Nous sommes actuel­le­ment en cours de négo­cia­tion avec l’I­ta­lie qui a un besoin ana­logue et conco­mi­tant en vue de lan­cer ce pro­gramme en coopé­ra­tion afin notam­ment d’aug­men­ter l’ef­fet de série.

Le pro­jet s’o­riente vers un navire d’en­vi­ron 4 500 tonnes et 128 m de lon­gueur. Les livrai­sons sont atten­dues entre 2009 et 2017.

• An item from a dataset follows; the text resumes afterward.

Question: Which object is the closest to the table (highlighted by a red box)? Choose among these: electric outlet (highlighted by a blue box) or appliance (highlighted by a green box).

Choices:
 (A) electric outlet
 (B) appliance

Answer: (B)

Le sous-marin nucléaire d’attaque Barracuda

Le sous-marin nucléaire d’attaque Barracuda.
Le sous-marin nucléaire d’attaque Bar­ra­cu­da.
© DCN

Les sous-marins d’at­taque du type Rubis et Amé­thyste actuel­le­ment en ser­vice auront besoin d’être renou­ve­lés à par­tir de 2012. Le pro­gramme » Bar­ra­cu­da « , actuel­le­ment en phase de défi­ni­tion, vise à doter la marine de six uni­tés à pro­pul­sion nucléaire d’en­vi­ron 4 500 tonnes.

Celles-ci assu­re­ront comme leurs pré­dé­ces­seurs les mis­sions de maî­trise de nos espaces mari­times et de garan­tie de la sûre­té de mise en œuvre de la force de dis­sua­sion, consti­tuée par les sous-marins nucléaires lan­ceurs d’en­gins. En outre, ces sous-marins seront équi­pés comme les fré­gates FREMM du mis­sile de croi­sière, qui pour­ra être tiré en plongée.

Conclusion

On ne sau­rait conclure ce trop bref pano­ra­ma sans men­tion­ner natu­rel­le­ment le deuxième porte-avions, dont une déci­sion gou­ver­ne­men­tale vient de confir­mer le choix d’une pro­pul­sion » clas­sique « , c’est-à-dire non nucléaire, et qui devrait être mis en ser­vice en 2015 pour qua­rante ans. Ces carac­té­ris­tiques conduisent à défi­nir un porte-avions de plus grandes capa­ci­tés que le Charles-de-Gaulle pour faire face notam­ment aux évo­lu­tions du Rafale et de ses futurs armements.

La conco­mi­tance des besoins fran­çais et bri­tan­niques et une conjonc­tion indus­trielle favo­rable compte tenu à la fois du rôle impor­tant du groupe Thales dans le pro­jet bri­tan­nique et du chan­ge­ment de sta­tut de la DCN per­mettent d’exa­mi­ner de façon concrète les syner­gies et les gains que devrait appor­ter la coopé­ra­tion avec la Grande-Bre­tagne. C’est le début d’une for­mi­dable et pas­sion­nante aven­ture pour les ingé­nieurs. Elle est por­teuse d’une intense signi­fi­ca­tion poli­tique à l’é­chelle euro­péenne et mondiale.